YOUNTVILLE — As dawn breaks over Napa Valley, Guillermo Rodriguez, affectionately known as Memo, is about to arrive at what he calls his little part of paradise. He turns into the parking lot and is immediately surrounded by color. Mounds of flowering shrubs are in full bloom, while shade trees add a lush appearance. And this isn’t even the main parking area.
Rodriguez is a busy man, and he loves his job because he is doing what he loves best — gardening. He is in charge of all aspects of the grounds as property manager of Brix Restaurant a mile north of Yountville.
Brix is part of a 16-acre property that was formerly the Christmas Store. In 1996, the Kelleher family purchased the property, redesigned and renovated the building, added a gift shop and extensive gardens and planted 10 acres of cabernet sauvignon grapes on this prime Oakville appellation land. These would produce the excellent Kelleher Family wines that are offered in the restaurant.
As I entered the main parking area, I was overwhelmed by the variety of spring and summer flowers, a lovely fish pond and a canopy of locust trees. From this parking area, you can glimpse lime green umbrellas that beckon you to visit the back garden area, where up to 70 visitors can dine al fresco while viewing the extensive gardens with vineyards and the Mayacamas Mountains in the background.
Rodriguez and I meet in the vegetable and herb garden where, one by one, members of the Brix “family” come out to welcome me. After a hearty handshake, General Manager Michael Cope listens to our garden talk for a few minutes then politely excuses himself to hurry back to his office.
We stroll a few steps discussing the importance of soil and what makes a successful crop. As Rodriguez describes the soil/compost mix, he scoops up a handful and inhales deeply, almost as if he is testing a fine wine. All 25 raised beds are thriving with strong healthy plants. Rodriguez says no chemicals are used in this garden and when they need a little nudge, he feeds them fish emulsion.
There is an abundance of all of our favorite herbs and greens and a few unusual vegetables to add a little spice.
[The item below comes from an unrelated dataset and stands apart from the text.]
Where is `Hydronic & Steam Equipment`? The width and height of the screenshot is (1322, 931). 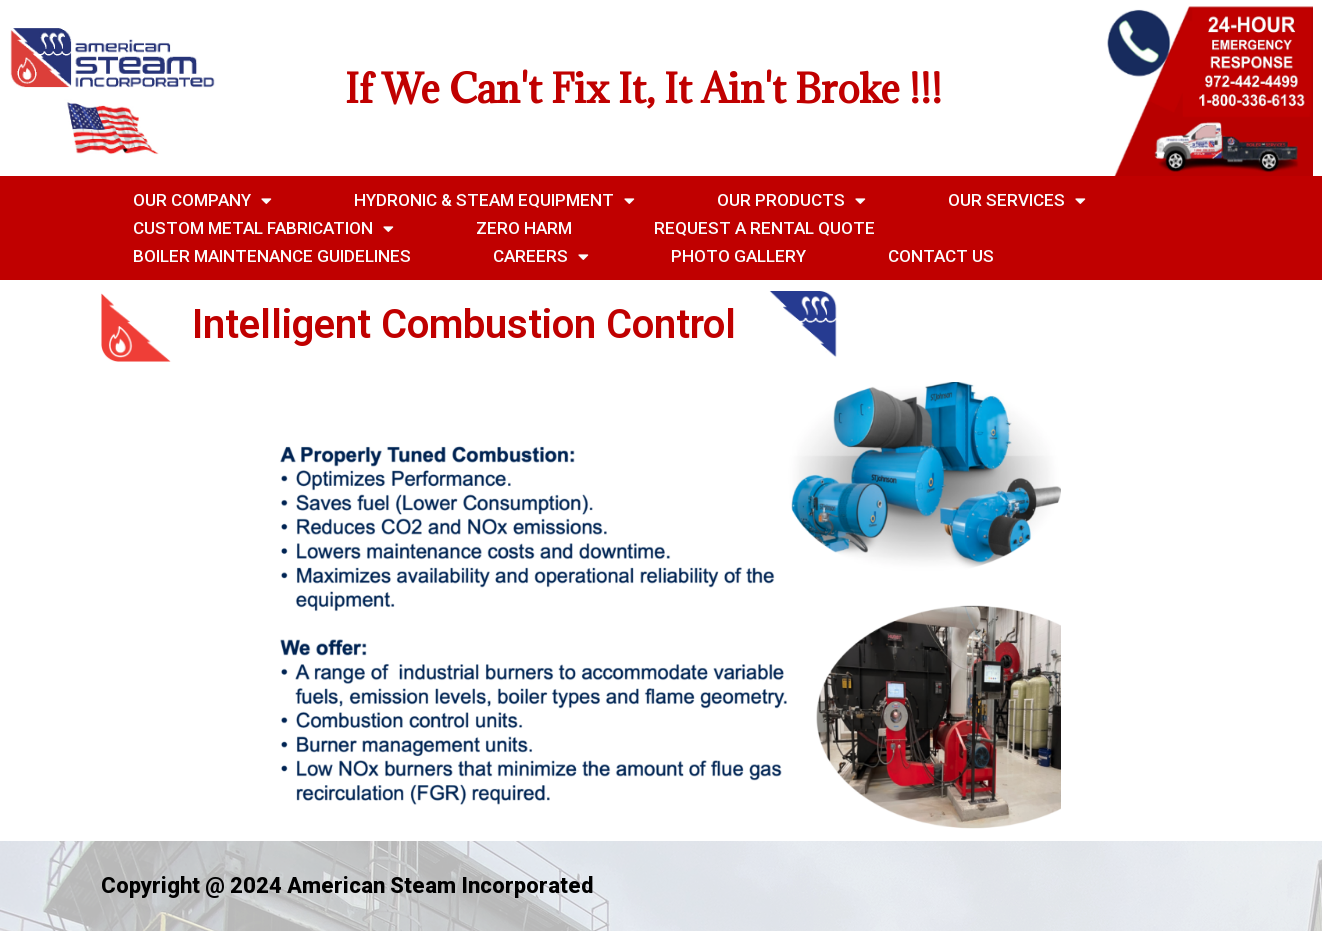 Hydronic & Steam Equipment is located at coordinates (494, 200).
We see Russian Red kale that will soon be replaced by peppers, and green beans that will be transformed into tasty tempura appetizers. Rodriguez said 99 percent of the plants, including fruits and citrus, reach the kitchen, and most types are used daily.
Chef Chris Jones, formerly from Sonoma’s The Girl & the Fig, arrives as we stop at the cardoon bed. Cardoon, one of the more unusual vegetables, is similar to an artichoke plant, but is more robust and grown for its stalks. He enthusiastically shares one of his cardoon recipes, and his description is mouth-watering.
Next we are joined by Valerie Kelleher-Herzog, who is the proprietor and general overseer of the restaurant, gift shop, wine business and, enthusiastically, the gardens. Knowledgeable about plants, she collaborates with Rodriguez about all facets of the garden.
When I mention that this is such a happy atmosphere, but it needs a dog, she immediately talks about Colby, one of her yellow Labradors who was found waist-deep in the fish pond trying to catch his dinner. “He had a big smile on his face,” she said. I don’t think we’ll be seeing Colby in the garden.
Some beds are waiting for the next season’s pumpkin seeds that will be planted by Kelleher-Herzog’s children. Tomatoes and squash are relegated to beds hidden in an area behind old coastal live oaks because they have a way of growing out of bounds overnight. We visited the greenhouse where tomatoes, peppers, melons and other summer seedlings will soon be moved outside. Kelleher-Herzog shared another Chris Jones recipe for a "Green Stripe" Zebra tomato and watermelon salad with a tangy vinaigrette.
Visitors are encouraged to stroll through the gardens and relax at one lovely section that is reserved for weddings and other celebrations. A curving path lined by tall flowering shrubs, designed by Rodriguez, alternately hides and reveals the bride as she makes her way to the altar.
Because the garden is part of the view from the restaurant, it is Rodriguez’s responsibility to keep the entire landscape pristine and healthy year-round, a chore that even the best of gardeners might find difficult.
If you are lucky enough to be seated outside, be sure to order food, the Kelleher cabernet and the sunset over the Mayacamas.